Of course, for many, it’s more complex. In its most recent data release, the Centers for Medicare and Medicaid Services (CMS) indicated that 78 out of approximately 3,000 eligible hospitals have attested to Stage 2. Marcy Cheadle, R.N., the director of meaningful use and advanced clinicals for Engage, says that there is a lot up in the air in regards to Stage 2.

“From a pure canvas, check it off the list standpoint, Stage 2 is doable. However, from a can we make the information and usability case for clinicians and our patients meaningful, that’s yet to be determined,” says Cheadle. “We have a lot of work to do in analyzing information from Stage 2, particularly related to quality measures.

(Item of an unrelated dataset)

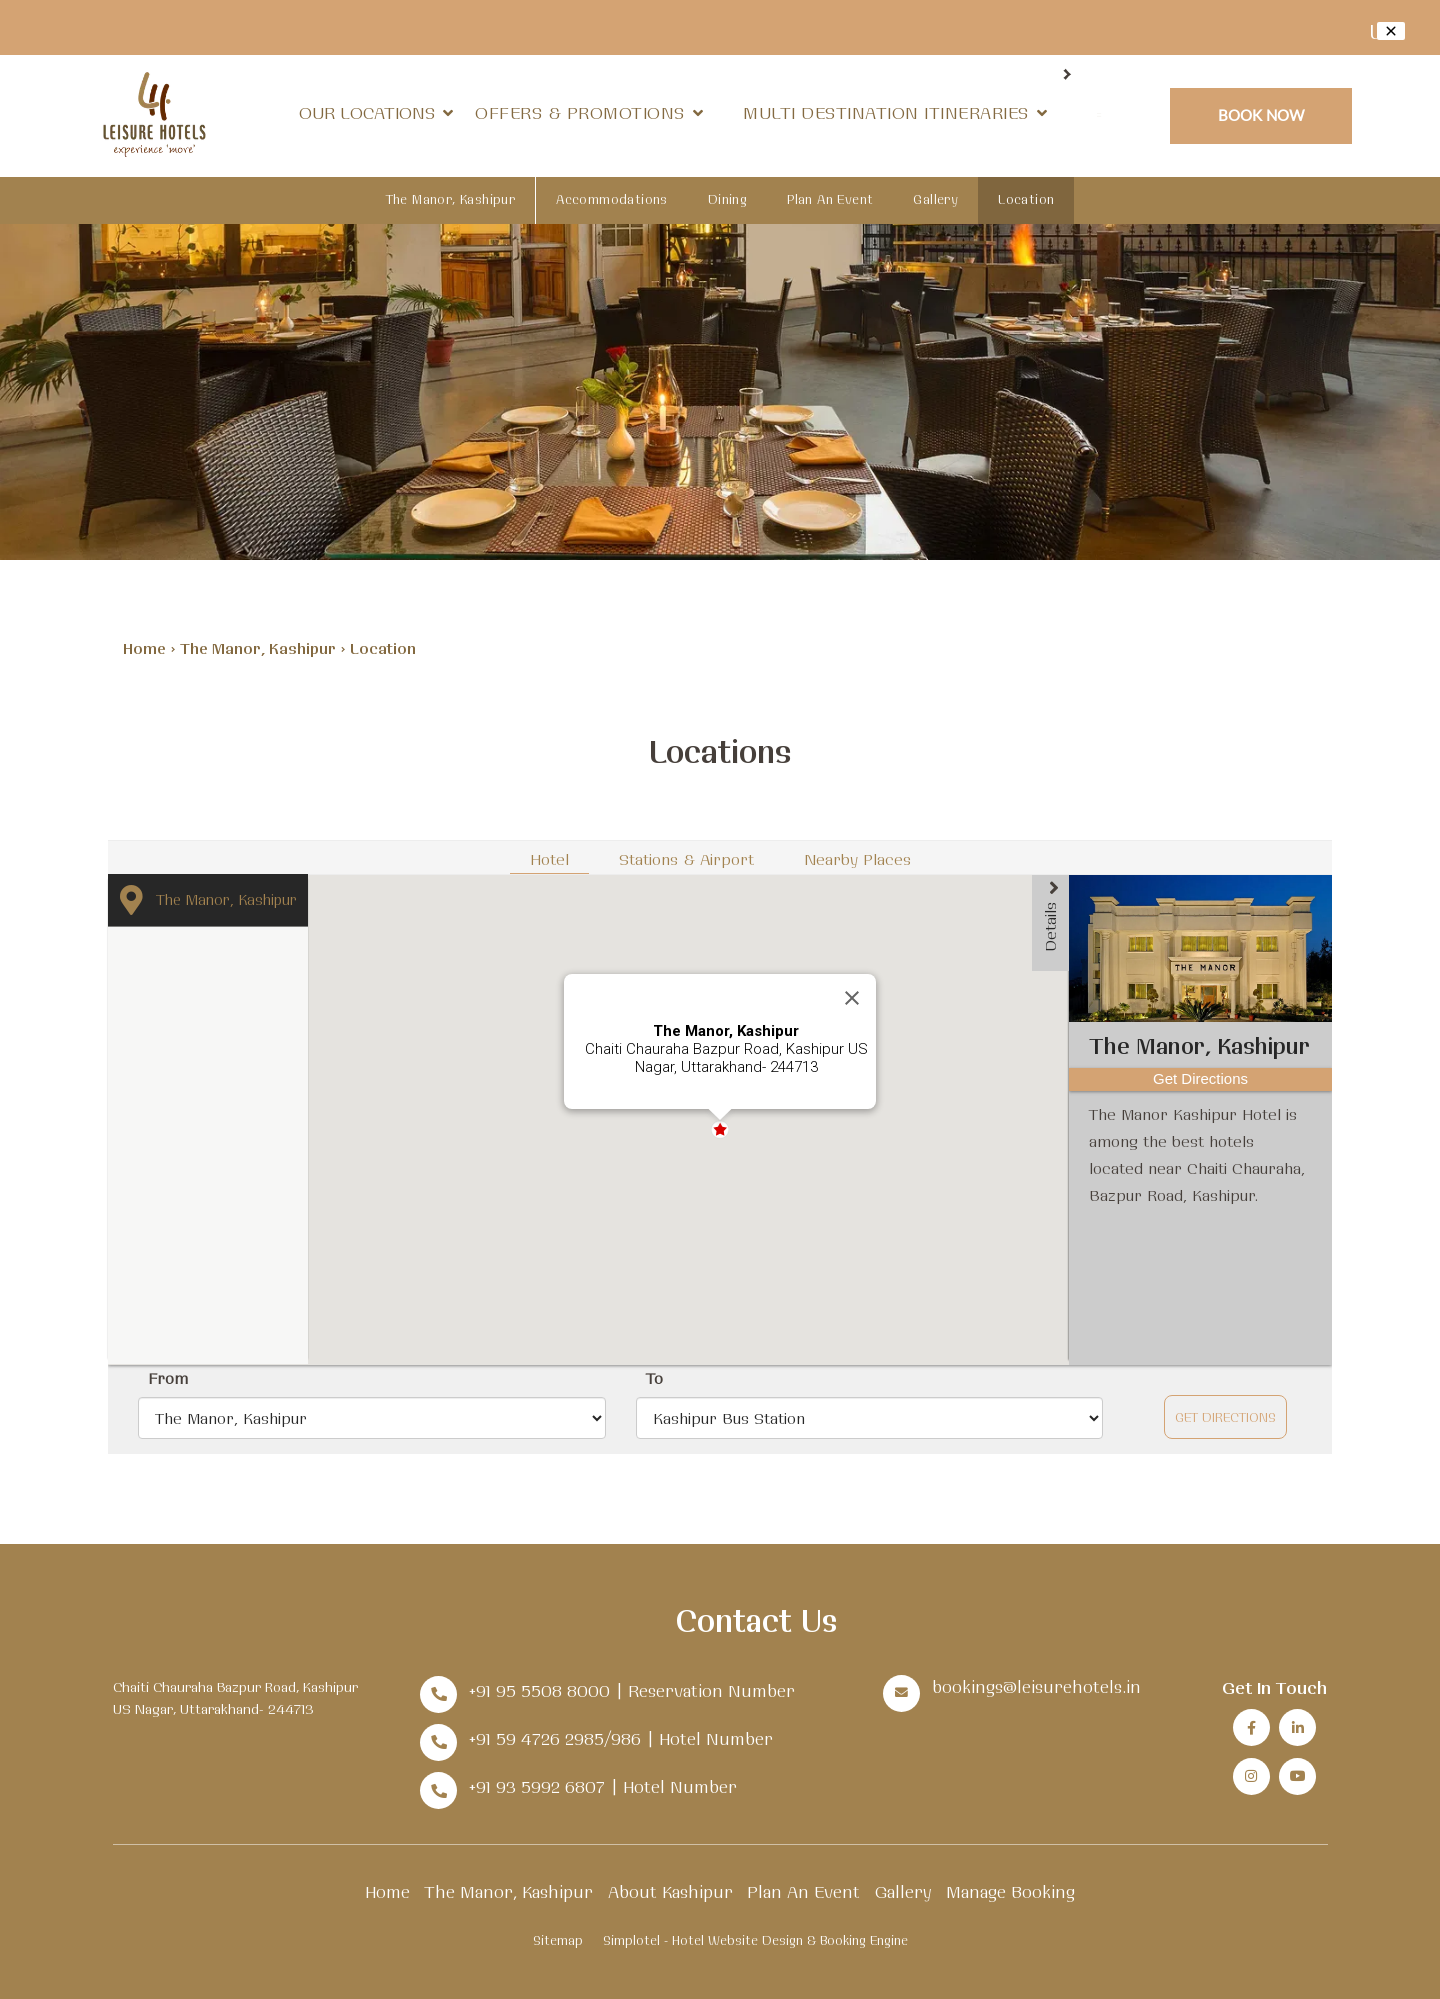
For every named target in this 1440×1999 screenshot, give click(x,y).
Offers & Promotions (583, 112)
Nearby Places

We have a tremendous amount of work in understanding the transitions of care summary, the continuity-of-care document exchange, and quality data going to the federal government.”

Marcy Cheadle

Cheadle says Stage 2 attestations will continue to lag behind Stage 1 and predicts a number of sites are going to forgo the incentive dollars in 2014. In terms of the Stage 2 flexibility announced in May that is currently being finalized, she adds that “it came very late in the game,” especially for hospitals who run on a fiscal quarter. She also says it was a bit confusing in its wording and the lack of clarity may even get some hospitals to step back completely.

Naturally, this kind of uncertainty doesn’t apply to the tiny hospital in the tiny town of Odessa, Wash. They will march on and continue to take the meaningful use program one step at a time, says Shepard, who believes Stage 2 can be done.

“I don’t see why [the deadlines and requirements around Stage 2] are not fair,” Shepard says. “But it is a huge change and getting everyone used to the changes that are the requirements for meaningful use. Like I said, we’re a small hospital and can easily communicate with our clinicians. In these bigger health systems, I can see where it’d be a problem.”